Every domain of human knowledge has faced this. Science is simply where the cost is measured in lives—and where we finally have the tools to build something different.

If you’ve ever suspected someone, somewhere, already solved your problem—but the structure to find them does not exist—you’ve felt this. The gnawing sense that we are drowning in papers while starving for knowledge. That the archive grows while arrival shrinks. You knew something was wrong. You just didn’t have a name for what was missing.

What Software Learned

Consider what happened in software.

In 2005, Linus Torvalds released Git—a tool for tracking changes in code. Before Git, collaboration was chaos: patch emails, FTP servers, overwritten files. Developers worked in isolation, and merging their work was agony.

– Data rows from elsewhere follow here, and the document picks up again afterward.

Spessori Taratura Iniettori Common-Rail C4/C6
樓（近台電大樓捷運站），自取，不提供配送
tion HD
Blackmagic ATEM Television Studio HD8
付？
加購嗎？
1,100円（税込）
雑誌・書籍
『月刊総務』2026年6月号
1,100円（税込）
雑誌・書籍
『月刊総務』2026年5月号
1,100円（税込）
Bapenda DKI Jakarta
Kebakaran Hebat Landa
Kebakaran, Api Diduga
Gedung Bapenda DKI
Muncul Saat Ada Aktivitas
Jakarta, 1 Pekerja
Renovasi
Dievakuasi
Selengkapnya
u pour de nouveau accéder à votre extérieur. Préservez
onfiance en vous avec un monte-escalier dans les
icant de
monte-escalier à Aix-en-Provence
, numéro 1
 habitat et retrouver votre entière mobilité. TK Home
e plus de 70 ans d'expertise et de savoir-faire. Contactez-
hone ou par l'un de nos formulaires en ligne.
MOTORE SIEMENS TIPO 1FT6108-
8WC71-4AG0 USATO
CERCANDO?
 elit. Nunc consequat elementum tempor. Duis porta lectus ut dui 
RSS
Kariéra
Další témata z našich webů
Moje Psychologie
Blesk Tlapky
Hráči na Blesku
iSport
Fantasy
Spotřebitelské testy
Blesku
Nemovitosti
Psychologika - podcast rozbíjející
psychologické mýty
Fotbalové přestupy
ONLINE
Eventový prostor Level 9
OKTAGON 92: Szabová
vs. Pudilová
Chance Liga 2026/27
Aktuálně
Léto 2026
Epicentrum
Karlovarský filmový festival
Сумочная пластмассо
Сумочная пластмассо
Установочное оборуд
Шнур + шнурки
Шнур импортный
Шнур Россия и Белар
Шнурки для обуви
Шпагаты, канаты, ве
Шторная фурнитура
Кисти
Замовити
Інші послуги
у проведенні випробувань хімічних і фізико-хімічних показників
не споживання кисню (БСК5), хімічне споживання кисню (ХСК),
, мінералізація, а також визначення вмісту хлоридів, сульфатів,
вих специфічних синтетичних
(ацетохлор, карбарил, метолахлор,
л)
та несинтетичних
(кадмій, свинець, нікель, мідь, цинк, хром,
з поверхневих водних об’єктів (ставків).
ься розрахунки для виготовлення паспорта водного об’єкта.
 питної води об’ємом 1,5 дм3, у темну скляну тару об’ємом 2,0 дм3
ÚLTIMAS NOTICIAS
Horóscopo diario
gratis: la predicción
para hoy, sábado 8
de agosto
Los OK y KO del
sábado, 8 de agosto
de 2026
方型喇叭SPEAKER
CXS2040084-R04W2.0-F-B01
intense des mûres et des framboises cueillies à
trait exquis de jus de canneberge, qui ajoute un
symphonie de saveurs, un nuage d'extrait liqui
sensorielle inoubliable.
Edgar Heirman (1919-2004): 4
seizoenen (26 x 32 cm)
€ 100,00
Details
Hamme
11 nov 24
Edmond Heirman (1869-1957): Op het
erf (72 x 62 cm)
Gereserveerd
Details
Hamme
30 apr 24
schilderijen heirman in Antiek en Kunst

Git solved the foundation problem. Every change tracked. Every decision preserved. Every history queryable. But Git alone was not enough.

In 2008, GitHub launched—a platform that made Git social. Suddenly developers could discover projects, fork them, propose changes, build reputation. The friction of collaboration collapsed. By 2025, over 180 million developers work on GitHub. They pushed nearly one billion commits last year. They merged 43 million pull requests per month.

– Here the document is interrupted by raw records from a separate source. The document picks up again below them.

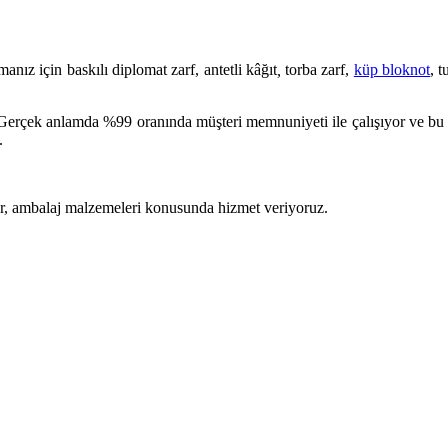
ız için baskılı diplomat zarf, antetli kâğıt
,
torba zarf,
küp bloknot
, t
ık. Gerçek anlamda %99 oranında müşteri memnuniyeti ile çalışıyor ve bu
.
ler, ambalaj malzemeleri konusunda hizmet veriyoruz.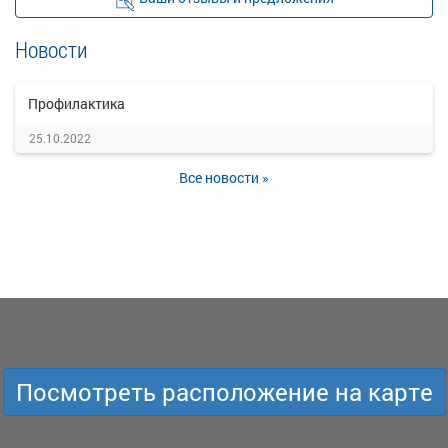
Новости
Профилактика
25.10.2022
Все новости »
Посмотреть расположение на карте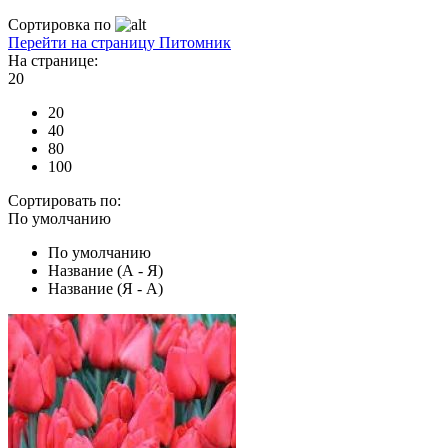
Сортировка по
Перейти на страницу Питомник
На странице:
20
20
40
80
100
Сортировать по:
По умолчанию
По умолчанию
Название (А - Я)
Название (Я - А)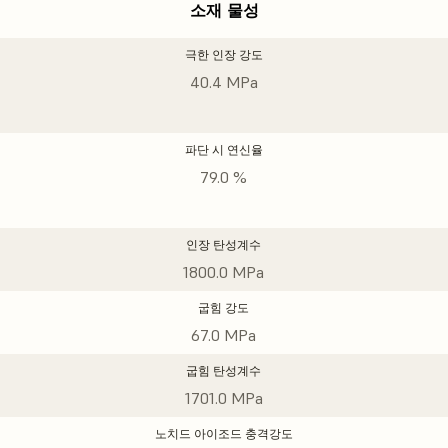
소재 물성
극한 인장 강도
40.4 MPa
파단 시 연신율
79.0 %
인장 탄성계수
1800.0 MPa
굽힘 강도
67.0 MPa
굽힘 탄성계수
1701.0 MPa
노치드 아이조드 충격강도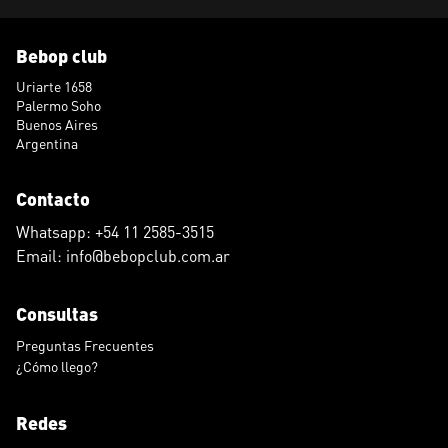
Bebop club
Uriarte 1658
Palermo Soho
Buenos Aires
Argentina
Contacto
Whatsapp: +54 11 2585-3515
Email: info@bebopclub.com.ar
Consultas
Preguntas Frecuentes
¿Cómo llego?
Redes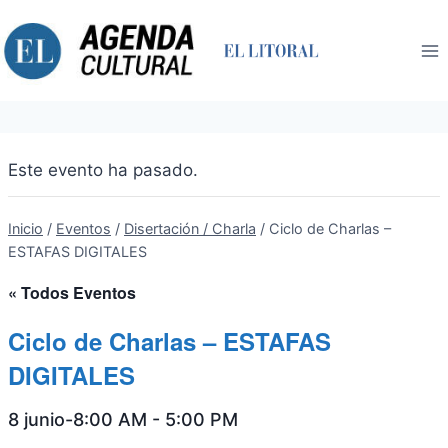
Saltar
al
contenido
Este evento ha pasado.
Inicio
/
Eventos
/
Disertación / Charla
/
Ciclo de Charlas –
ESTAFAS DIGITALES
« Todos Eventos
Ciclo de Charlas – ESTAFAS
DIGITALES
8 junio-8:00 AM
-
5:00 PM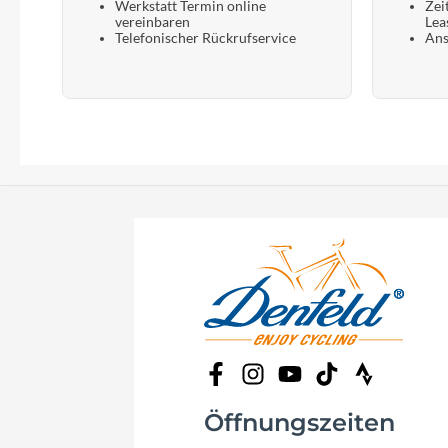
Werkstatt Termin online
Zei
vereinbaren
Lea
Telefonischer Rückrufservice
Ans
Öffnungszeiten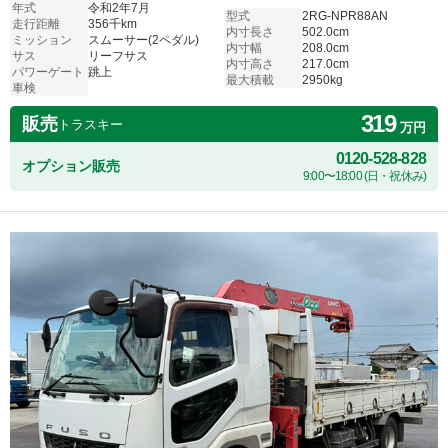
年式
令和2年7月
型式
2RG-NPR88AN
走行距離
356千km
内寸長さ
502.0cm
ミッション
スムーサー(2ペダル)
内寸幅
208.0cm
サス
リーフサス
内寸高さ
217.0cm
パワーゲート
跳上
最大積載
2950kg
車検
319
販売
トラスキー
万円
0120-528-828
オプション販売
9:00〜18:00 (日・祝休み)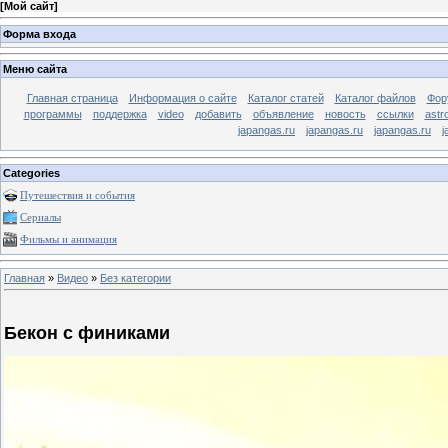
[
Мой сайт
]
Форма входа
Меню сайта
Главная страница
Информация о сайте
Каталог статей
Каталог файлов
Фор
программы
поддержка
video
добавить
объявление
новость
ссылки
astr
japangas.ru
japangas.ru
japangas.ru
j
Categories
Путешествия и события
Сериалы
Фильмы и анимация
Главная
»
Видео
»
Без категории
Бекон с финиками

Then came Hugging Face—the same pattern for machine learning. Launched in 2021, it now hosts over 300,000 models. Before Hugging Face, sharing AI models was chaos: broken links, undocumented files, incompatible formats. Now a researcher can share a model with a click, and anyone can use it.

And then came the agents. Copilot, Cursor, Claude Code—AI systems that write code alongside humans. By early 2025, AI writes forty-six percent of the average developer’s code. In some languages, over sixty percent.

Timeline of software infrastructure: Git (2005), GitHub (2008), Hugging Face (2021), and AI coding agents (2025)

Foundation → Platform → Agents. The stack built in order.

Long before we had the tooling, we had the intuition—and fiction captured the failure mode clearly.

Asimov understood this in 1951. In Foundation, the Encyclopedia Galactica was meant to preserve humanity’s knowledge through thirty thousand years of darkness. But Hari Seldon’s insight was that the encyclopedia itself was not enough—what mattered was the community of scientists forced to use it, to build on it, to test it against reality.

Douglas Adams, thirty years later, imagined the Encyclopedia’s fate: supplanted by a competitor that was “apocryphal, or at least wildly inaccurate,” but had something the Encyclopedia lacked—usability. The Hitchhiker’s Guide had “DON’T PANIC” on the cover. The Encyclopedia had completeness—and completeness lost.

We have built the Encyclopedia. Thirty-seven million articles in PubMed alone. What we have not built is the structure that would make it navigable—the trails, the connections, the interface that lets a physician find what she needs before the patient in front of her runs out of time.

Here is the crucial point: AI coding capability was built on structured infrastructure.

Copilot works because it operates on repositories with clear history, documented dependencies, queryable context. It can see what the code is, how it evolved, what it connects to. Without GitHub, there is no Copilot. Without Git, there is no GitHub.

Science has no equivalent. We need Git for claims—a foundation layer that tracks assertions, versions them, and preserves their lineage. We need GitHub for knowledge—a platform where researchers discover, fork, and build on each other’s structured work. We need Hugging Face for models and methods—a hub where protocols, reagents, and validated techniques are shared with a click. We need Cursor for science—agents that navigate the frontier, not documents.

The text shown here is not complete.